Node · RUS-CE1872
Bertrand Russell
1872 – 1970 · Trellech (Wales) · Analytic
«The good life is one inspired by love and guided by knowledge.»
Russell was an aristocrat (an earl), a logician, a pacifist who went to prison for it in World War I, a public intellectual, a Nobel laureate (for literature, of all things), and the most distinguished English-language philosopher of the early 20th century. With Whitehead he wrote the Principia Mathematica, a heroic three-volume attempt to reduce all of mathematics to logic.
He is one of the founders of analytic philosophy: the conviction that philosophical problems are largely problems of language and logic, and that they can be made tractable by careful logical analysis.
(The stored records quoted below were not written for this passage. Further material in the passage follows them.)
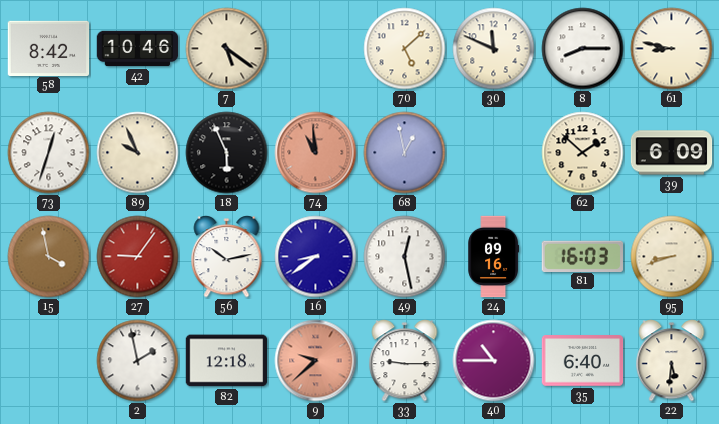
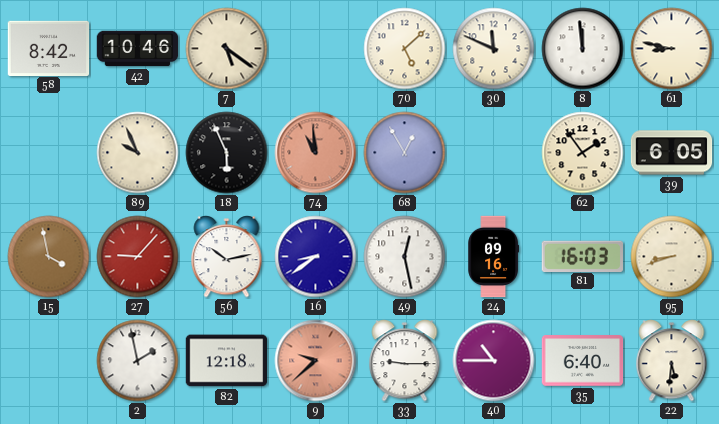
8: 8:15 -> 11:59
73: 12:33 -> none
68: 12:58 -> 12:55
62: 1:52 -> 1:54
39: 6:09 -> 6:05
27: 9:06 -> 9:07
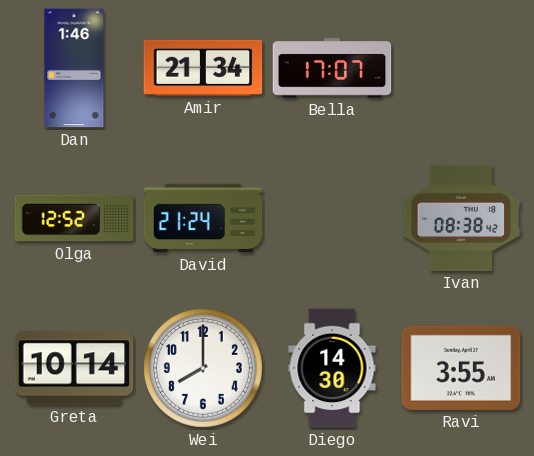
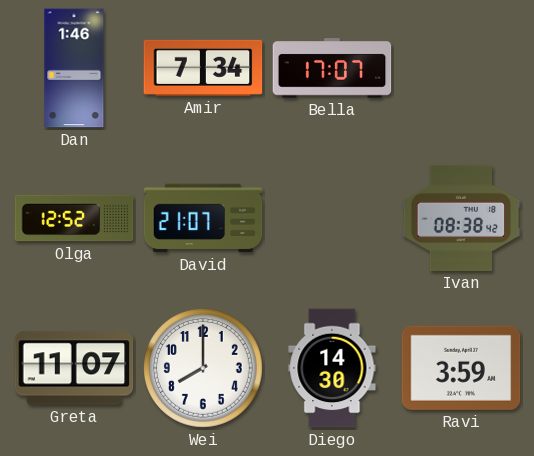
Amir: 21:34 -> 7:34
David: 21:24 -> 21:07
Greta: 10:14 -> 11:07
Ravi: 3:55 -> 3:59
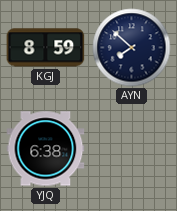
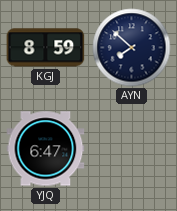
YJQ: 6:38 -> 6:47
His theory of descriptions showed how to handle sentences like "the present king of France is bald" — sentences that seemed to refer to nothing but still looked meaningful. His Russell's paradox broke Frege's logical system on its way to press.
He lived to be ninety-seven. He marched against nuclear weapons in his eighties. He wrote, popularized, agitated, married four times, scandalized everyone. His History of Western Philosophy — opinionated, wrong about half the time, unfailingly entertaining — has been a generation's first encounter with the subject.
// If you read one thing
The Problems of Philosophy
His own short introduction to philosophy. Two hundred pages. The best place to meet analytic philosophy.